> Exercise brief:
Return the data exactly, apart from leaving out the pictures.

(Page images and extracted text)
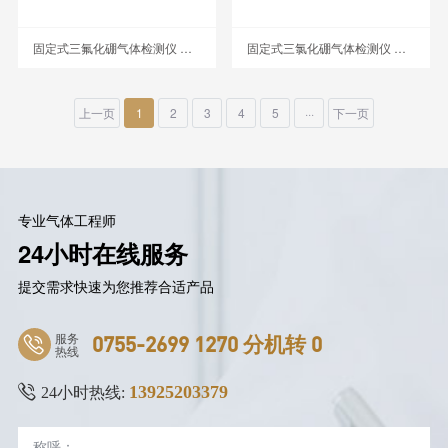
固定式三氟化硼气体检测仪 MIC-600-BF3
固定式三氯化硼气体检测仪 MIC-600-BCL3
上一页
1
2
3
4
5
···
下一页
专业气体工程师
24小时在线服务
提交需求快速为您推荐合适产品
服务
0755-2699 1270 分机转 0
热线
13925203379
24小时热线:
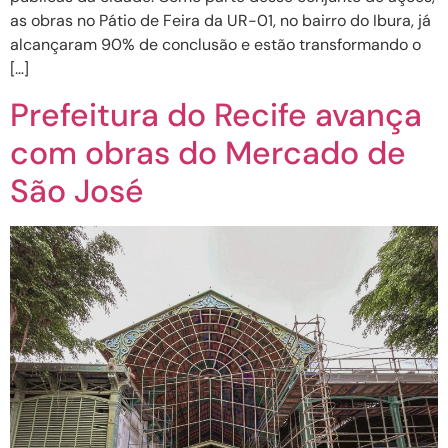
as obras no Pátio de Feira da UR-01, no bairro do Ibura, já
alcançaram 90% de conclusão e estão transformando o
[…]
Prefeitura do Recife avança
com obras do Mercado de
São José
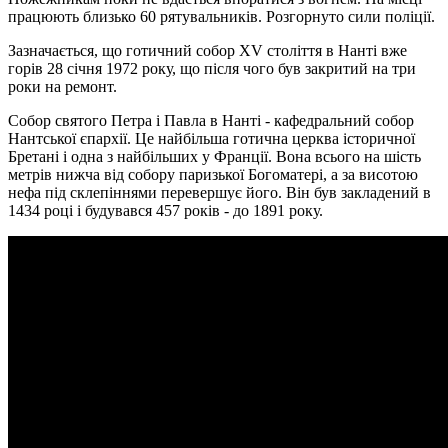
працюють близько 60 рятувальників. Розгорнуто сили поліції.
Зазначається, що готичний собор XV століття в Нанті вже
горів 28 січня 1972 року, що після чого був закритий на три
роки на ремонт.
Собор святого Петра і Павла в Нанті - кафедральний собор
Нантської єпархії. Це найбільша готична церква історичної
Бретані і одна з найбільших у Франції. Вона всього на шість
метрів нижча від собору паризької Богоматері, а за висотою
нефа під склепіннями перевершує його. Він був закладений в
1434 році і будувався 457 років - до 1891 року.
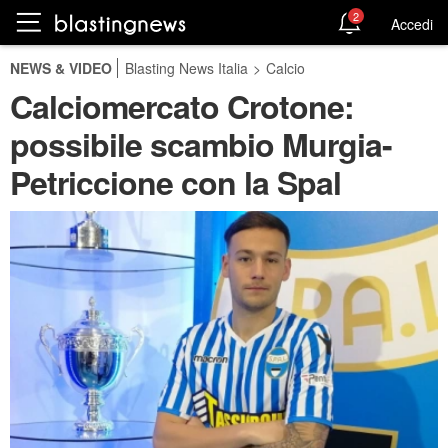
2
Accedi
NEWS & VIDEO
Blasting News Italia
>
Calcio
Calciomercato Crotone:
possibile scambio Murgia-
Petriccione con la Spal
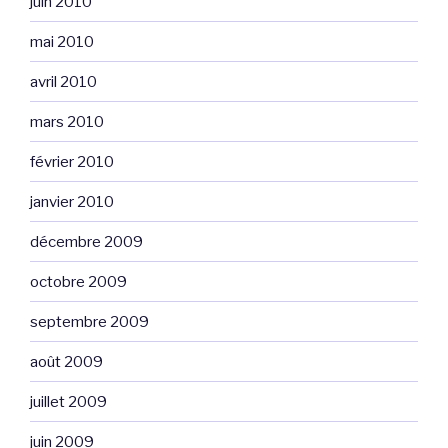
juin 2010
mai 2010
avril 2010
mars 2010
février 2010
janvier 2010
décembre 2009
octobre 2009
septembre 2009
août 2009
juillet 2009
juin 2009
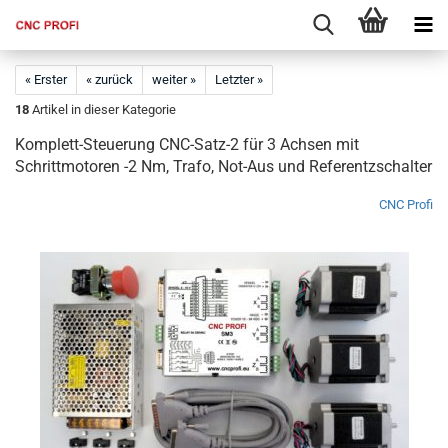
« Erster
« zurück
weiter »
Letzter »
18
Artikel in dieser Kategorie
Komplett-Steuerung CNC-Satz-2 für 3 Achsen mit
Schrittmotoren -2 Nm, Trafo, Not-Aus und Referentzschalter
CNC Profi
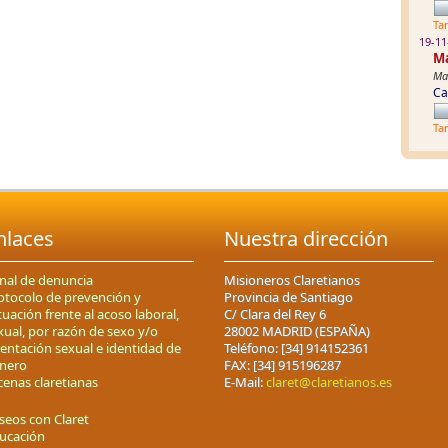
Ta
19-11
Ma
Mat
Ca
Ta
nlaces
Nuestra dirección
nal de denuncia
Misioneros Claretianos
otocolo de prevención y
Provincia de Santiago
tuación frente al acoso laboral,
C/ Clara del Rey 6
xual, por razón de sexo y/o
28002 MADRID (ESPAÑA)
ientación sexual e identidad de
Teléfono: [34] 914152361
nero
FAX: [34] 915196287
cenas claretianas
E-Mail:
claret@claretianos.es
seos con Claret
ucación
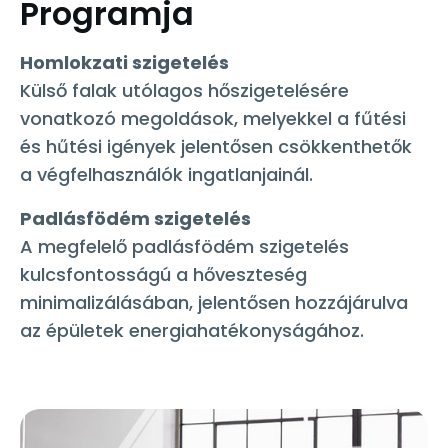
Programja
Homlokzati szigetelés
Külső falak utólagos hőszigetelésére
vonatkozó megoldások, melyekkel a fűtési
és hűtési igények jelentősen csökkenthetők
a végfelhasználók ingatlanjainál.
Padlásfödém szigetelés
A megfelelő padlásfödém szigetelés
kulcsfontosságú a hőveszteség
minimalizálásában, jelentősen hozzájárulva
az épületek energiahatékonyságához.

> Answer to this problem:
固定式三氟化硼气体检测仪 MIC-600-BF3
固定式三氯化硼气体检测仪 MIC-600-BCL3
上一页
1
2
3
4
5
···
下一页
专业气体工程师
24小时在线服务
提交需求快速为您推荐合适产品
服务
0755-2699 1270 分机转 0
热线
13925203379
24小时热线:
as obras no Pátio de Feira da UR-01, no bairro do Ibura, já
alcançaram 90% de conclusão e estão transformando o
[…]
Prefeitura do Recife avança
com obras do Mercado de
São José
працюють близько 60 рятувальників. Розгорнуто сили поліції.
Зазначається, що готичний собор XV століття в Нанті вже
горів 28 січня 1972 року, що після чого був закритий на три
роки на ремонт.
Собор святого Петра і Павла в Нанті - кафедральний собор
Нантської єпархії. Це найбільша готична церква історичної
Бретані і одна з найбільших у Франції. Вона всього на шість
метрів нижча від собору паризької Богоматері, а за висотою
нефа під склепіннями перевершує його. Він був закладений в
1434 році і будувався 457 років - до 1891 року.
2
Accedi
NEWS & VIDEO
Blasting News Italia
>
Calcio
Calciomercato Crotone:
possibile scambio Murgia-
Petriccione con la Spal
juin 2010
mai 2010
avril 2010
mars 2010
février 2010
janvier 2010
décembre 2009
octobre 2009
septembre 2009
août 2009
juillet 2009
juin 2009
« Erster
« zurück
weiter »
Letzter »
18
Artikel in dieser Kategorie
Komplett-Steuerung CNC-Satz-2 für 3 Achsen mit
Schrittmotoren -2 Nm, Trafo, Not-Aus und Referentzschalter
CNC Profi
Ta
19-11
Ma
Mat
Ca
Ta
nlaces
Nuestra dirección
nal de denuncia
Misioneros Claretianos
otocolo de prevención y
Provincia de Santiago
tuación frente al acoso laboral,
C/ Clara del Rey 6
xual, por razón de sexo y/o
28002 MADRID (ESPAÑA)
ientación sexual e identidad de
Teléfono: [34] 914152361
nero
FAX: [34] 915196287
cenas claretianas
E-Mail:
claret@claretianos.es
seos con Claret
ucación
Programja
Homlokzati szigetelés
Külső falak utólagos hőszigetelésére
vonatkozó megoldások, melyekkel a fűtési
és hűtési igények jelentősen csökkenthetők
a végfelhasználók ingatlanjainál.
Padlásfödém szigetelés
A megfelelő padlásfödém szigetelés
kulcsfontosságú a hőveszteség
minimalizálásában, jelentősen hozzájárulva
az épületek energiahatékonyságához.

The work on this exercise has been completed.